LIMA PERATURAN DASAR KEUANGAN

Ada 5 dasar peraturan keuangan. Sayangnya kita nyaris salah di ke lima hal itu. Mungkin Anda tidak demikian, tetapi saya demikian sampai usia 45 an. Ke lima hal itu akan saya uraikan satu per satu besok. Tetapi untuk memenuhi keingin tahuan Anda, akan sy singgung sedikit sekarang.

Ke lima hal itu adalah :

1. Bisa membedakan aset dan beban :

Disini saja sudah terbolak balik. Yang beban dikatakan aset. Seharusnya menumpuk aset supaya tambah kaya, yang dilakukan malah menumpuk beban sehingga tambah miskin.

2. Mengerti arus uang atau cashflow :

Selama bertahun tahun, cashflow saya ternyata lebih banyak cashflownya orang miskin, dan TIDAK PERNAH mengalami cashflow orang kaya. Padahal SEMUA ORANG YANG KENAL SAYA, menganggap saya kaya. Termasuk saya sendiri.

3. Mengetahui cara menggunakan uang :

Dari 3 cara menggunakan uang, saya justru melakukan yang terjelek. Jangan tertawa dulu, karena saya yakin Anda juga melakukan hal yang sama.

4. Mengetahui penghasilan aktif dan pasif :

Seumurhidup saya dan Anda dilatih untuk mencari UANG YANG SALAH. Kemudian bingung sendiri mengapa semakin tua kerjanya harus semakin keras ya ?. Lha iyalah, karena jenis uang yang salah yg kita cari.

5. Mengetahui definisi kaya dan miskin :

Dihal yg paling penting inipun kita tidak tahu. Kira semua ingin kaya, tetapi kita semua salah membuat definisinya. Akibatnya jelas, dari waktu ke waktu bukannya bertambah kaya tetapi justru bertambah miskin. Kalau dia dokter atau pengacara, semakin senior kerjanya semakin keras. Itu sebenarnya menunjukkan semakin miskin. Mereka bekerja semakin keras bukan karena ingin, tetapi karena harus.

HATI-HATI*

Kita sudah sering salah sangka pada kondisi seseorang, bahkan kita sendiri. Jika dia punya rumah besar dan mobil mewah kita menyebutnya kaya. Jika dia hidup sederhana kita sebut miskin. Padahal belum tentu. Bisa saja dia hidup sederhana karena sedang *menunda kenyamanan*, sebuah kondisi yg menjadi prasyarat utk bisa kaya. Kita memiliki uang tetapi tidak digunakan utk hidup, melainkan digunakan utk investasi.

Terkadang kita melihat seseorang yg tadinya hidup sederhana cenderung miskin, kemudian “mendadak” nampak kaya. Orang lain curiga dia pelihara tuyul atau makhluk gaib lain. Kalau saya melihatnya mungkin dia cerdas finansial. Melakukan proses menunda kenyamanan sampai investasinya berhasil. Setelah berhasil, barulah dia menggunakannya utk membeli benda benda yg disukainya.
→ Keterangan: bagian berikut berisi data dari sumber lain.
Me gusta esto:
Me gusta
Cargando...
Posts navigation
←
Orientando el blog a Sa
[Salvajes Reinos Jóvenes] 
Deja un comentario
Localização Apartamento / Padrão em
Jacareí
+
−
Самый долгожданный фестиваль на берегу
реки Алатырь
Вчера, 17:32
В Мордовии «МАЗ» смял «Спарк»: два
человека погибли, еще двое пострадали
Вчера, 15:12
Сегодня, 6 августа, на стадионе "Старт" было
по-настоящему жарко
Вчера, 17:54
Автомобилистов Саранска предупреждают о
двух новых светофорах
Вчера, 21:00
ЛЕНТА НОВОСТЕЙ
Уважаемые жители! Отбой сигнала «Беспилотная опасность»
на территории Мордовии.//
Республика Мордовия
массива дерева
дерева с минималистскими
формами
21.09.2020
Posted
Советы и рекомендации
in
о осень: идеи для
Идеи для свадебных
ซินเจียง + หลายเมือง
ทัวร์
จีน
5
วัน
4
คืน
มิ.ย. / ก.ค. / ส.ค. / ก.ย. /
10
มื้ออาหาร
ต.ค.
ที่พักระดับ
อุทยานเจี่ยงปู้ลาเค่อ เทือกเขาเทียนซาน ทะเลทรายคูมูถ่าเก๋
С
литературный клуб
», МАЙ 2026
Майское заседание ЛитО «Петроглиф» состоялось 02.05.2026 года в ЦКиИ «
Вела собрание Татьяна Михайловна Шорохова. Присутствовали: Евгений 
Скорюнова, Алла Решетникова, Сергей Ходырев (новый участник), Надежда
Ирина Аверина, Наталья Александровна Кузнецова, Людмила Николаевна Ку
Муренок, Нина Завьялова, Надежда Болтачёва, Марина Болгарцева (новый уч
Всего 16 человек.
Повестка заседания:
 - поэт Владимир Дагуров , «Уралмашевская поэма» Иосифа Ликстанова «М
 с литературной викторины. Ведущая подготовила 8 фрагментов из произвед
Seseorang yg *sudah* membeli benda benda yg bagus kemudian membayarnya dengan bekerja keras mencari uang, maka dia pasti orang miskin. Hidupnya sering stres meskipun jarang diakui.
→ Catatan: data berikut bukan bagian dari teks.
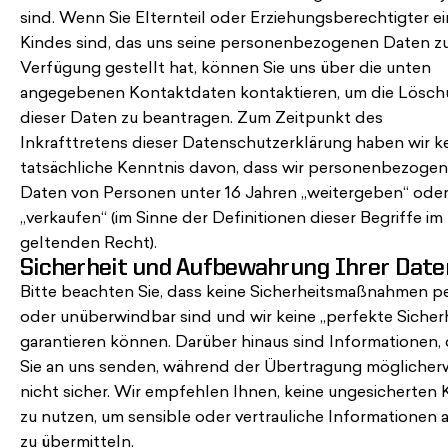
sind. Wenn Sie Elternteil oder Erziehungsberechtigter e
Kindes sind, das uns seine personenbezogenen Daten z
Verfügung gestellt hat, können Sie uns über die unten
angegebenen Kontaktdaten kontaktieren, um die Lösc
dieser Daten zu beantragen. Zum Zeitpunkt des
Inkrafttretens dieser Datenschutzerklärung haben wir k
tatsächliche Kenntnis davon, dass wir personenbezoge
Daten von Personen unter 16 Jahren „weitergeben“ ode
„verkaufen“ (im Sinne der Definitionen dieser Begriffe im
geltenden Recht).
Sicherheit und Aufbewahrung Ihrer Date
Bitte beachten Sie, dass keine Sicherheitsmaßnahmen p
oder unüberwindbar sind und wir keine „perfekte Sicherh
garantieren können. Darüber hinaus sind Informationen, 
Sie an uns senden, während der Übertragung möglicher
nicht sicher. Wir empfehlen Ihnen, keine ungesicherten 
zu nutzen, um sensible oder vertrauliche Informationen 
zu übermitteln.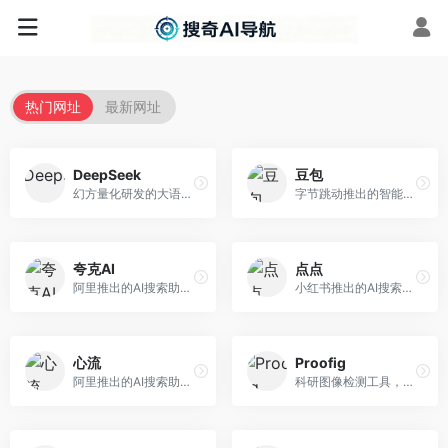
热门网址
最新网址
DeepSeek
豆包
幻方量化研发的大语言模型平台，专注于深度推理和代码生成能力。面向开发者、研究人员和技术爱好者，提供强大的逻辑推理和数学计算功能，开源生态完善，API接口友好。
字节跳动推出的智能对话助手平台，提供文本创作、知识问答、英语学习等多种AI服务。面向普通用户和内容创作者，支持多轮对话和文件解析，免费使用，响应速度快，中文理解能力强。
夸克AI
点点
阿里推出的AI搜索助手，整合搜索与AI功能。面向年轻用户，提供智能搜索、文档处理、学习辅助等服务，与夸克生态深度整合。
小红书推出的AI搜索应用，专注于生活方式内容搜索。面向小红书用户，提供生活攻略、消费决策、内容推荐等服务，生活方式内容丰富。
心流
Proofig
阿里推出的AI搜索助手，专注于智能信息获取。面向普通用户，提供智能搜索、内容整理、知识问答等服务，与阿里生态深度整合。
科研图像检测工具，专注于学术图像完整性验证。面向科研人员，提供图像检测、重复分析、报告生成等服务，学术检测专业。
Jadi, kalau Anda hidup mewah dengan penghasilan aktif, Anda adalah orang miskin. Semakin mewah kehidupan Anda, sebenarnya semakin miskin Anda. Meskipun karena ketidak tahuan Anda, seringkali Anda menolak kebenaran bidang keuangan ini. Tertutup oleh pandangan tetangga, saudara, teman dan siapapun di sekeliling Anda yg mengatakan ANDA KAYA. Seperti yg saya alami dulu.